Aziz Şah – Sömürge Valimiz Metin Feyzioğlu sayesinde Rumca bir kelime öğrendim…
1974 öncesi Kıbrıs’ı yaşamış elleri köy hellimi gibi bir Kıbrıslıya Sömürge Valimiz’in icraatlarını anlatmaktaydım…
-Köylere elektrik panosunu bile Sömürge Valimiz bağlatır, dedim…
“Vay gavole” dedi!
-Sokak aydınlatması için kazıkları (direkleri) Metin Bey diktirir, dedim…
-“U banayiamu” dedi!
-Yollardaki luggoları (çukurları) TC Karayolları Müdürlüğü’ne bizzat Feyzioğlu yamalattırır deyinca bizimki sordu:
-Ma bu Sömürge Valisi ebistaddır bişey?
Bugün da Metin Bey sayesinde “ebistad”ı öğrendik. “Ustabaşı” demekmiş “ebistad” Urumcada.

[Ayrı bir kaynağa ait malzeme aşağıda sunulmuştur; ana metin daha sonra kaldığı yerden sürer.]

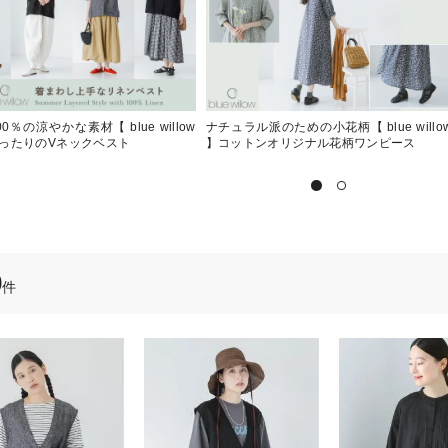
0％の涼やかな素材【 blue willow
ナチュラル派のための小花柄【 blue willo
ったりのVネックベスト
】コットンオリジナル花柄ワンピース
0
件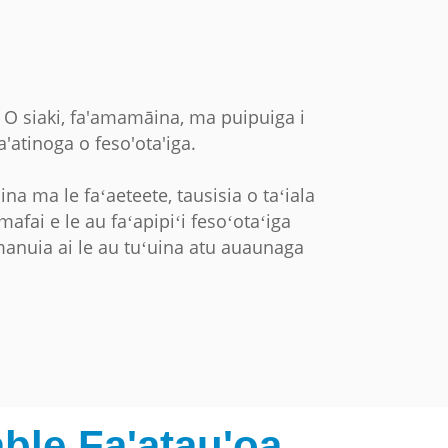
. O siaki, fa'amamāina, ma puipuiga i
fa'atinoga o feso'ota'iga.
na ma le faʻaeteete, tausisia o taʻiala
mafai e le au faʻapipiʻi fesoʻotaʻiga
 manuia ai le au tuʻuina atu auaunaga
ble Fa'atau'oa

Tayyip Erdoğan’ın Sömürge Valisi olarak atadığı Metin Bey çok çalışıyor. Çalışırken de kendi tezlerini çürütüyor: Attığı her adımla KKTC diye bir devlet olmadığını ifşa ediyor. Avrupa İnsan Hakları Mahkemesi’nin “Kıbrıs’ın kuzeyi Türkiye’nin alt yönetimidir” kararını her gün tasdikliyor.

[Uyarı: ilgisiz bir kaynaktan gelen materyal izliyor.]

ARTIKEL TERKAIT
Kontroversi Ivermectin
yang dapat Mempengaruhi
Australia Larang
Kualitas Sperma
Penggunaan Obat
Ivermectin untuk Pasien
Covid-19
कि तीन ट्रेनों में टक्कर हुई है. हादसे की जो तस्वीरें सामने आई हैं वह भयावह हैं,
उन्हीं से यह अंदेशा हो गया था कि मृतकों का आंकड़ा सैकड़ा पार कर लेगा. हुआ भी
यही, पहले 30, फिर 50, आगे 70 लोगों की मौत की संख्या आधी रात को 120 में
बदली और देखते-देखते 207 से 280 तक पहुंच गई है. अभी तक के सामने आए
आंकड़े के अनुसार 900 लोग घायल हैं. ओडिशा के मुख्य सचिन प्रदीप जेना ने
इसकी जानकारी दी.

-Yollardaki luggoları bizzat Metin Feyzioğlu neden doldurur?
Çünkü “KKTC Karayolları” diye bir kurum kalmadı, tabelası var ama içi boştur. Karayolları Dairemiz bütün kamu teşkilatlarımız gibi TC’nin dayattığı protokollerle tasfiye edildi… 1988’de imzalanan “Karayolları Protokolü” ile kademe kademe devreden çıkarıldı. Önce şehirlerarası ve ana yolların yapımı, daha sonra luggoların yamanması TC Karayolları’na devredildi.
1988 yılında imzalanan protokole göre KKTC Başbakanlığı’nın ve Bakanlar Kurulu’nun bir yetkisi yoktur. Protokolde “TC Karayolları Genel Müdürlüğü’nce KKTC’de yapılacak işler TC Bakanlar Kurulu’nun kararnamesi gereğince yürütülecektir” denir…

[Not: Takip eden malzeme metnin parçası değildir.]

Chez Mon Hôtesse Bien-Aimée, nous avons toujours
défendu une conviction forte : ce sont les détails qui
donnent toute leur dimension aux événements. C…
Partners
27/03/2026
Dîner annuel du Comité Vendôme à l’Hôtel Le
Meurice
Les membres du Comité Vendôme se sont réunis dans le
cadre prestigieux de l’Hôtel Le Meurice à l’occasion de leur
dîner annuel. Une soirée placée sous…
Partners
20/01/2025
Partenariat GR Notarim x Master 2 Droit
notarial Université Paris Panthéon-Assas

Protokol madde 4, fıkra 4 der ki:
“Bu PROJE Ankara kaynaklıdır. TC Karayolları Genel Müdürlüğü bu PROJE kapsamındaki yapım işlerini emaneten yapabileceği gibi ihale usulü ve taşeron eliyle de yaptırabilecektir. İhaleler Ankara’da yapılacaktır”…
İşte o gün bugündür “İhalelere Ankara’da çıkılır”…
Bu protokole göre KKTC’deki yetkili bakanlık sadece “hırdavatçı” ve “ofis boy”dur.
Kıbrıs’ın işgal bölgesinde çeyrek asırdan fazla “başbakanlık” yapmış gadimici işgal işbirlikçilerinden Derviş Eroğlu’nun kızı Resmiye Canaltay şöyle demişti “ulaştırma bakanı” iken:
-“TC Karayolları’nın tek istediği şey, önünün açılması. Başka bir ülke buraya gelip bürokrasiyle uğraşmak istemez. Biz sadece önlerini açıyoruz, onlar da görevlerini yapıyorlar”…
“Söyleyin onlara burası bağımsız bir cumhuriyettir” diyen Baba Denktaş’ın oğlu Serdar Denktaş da şöyle demişti:
-“Yol konusundaki ülke gerçeklerini de unutmamak gerekir. Yollarımız Türkiye tarafından yapılmaktadır. İstimlak bedelleri ve yol bakım onarımı ise yerel gelirlerimizle karşılanmaktadır”…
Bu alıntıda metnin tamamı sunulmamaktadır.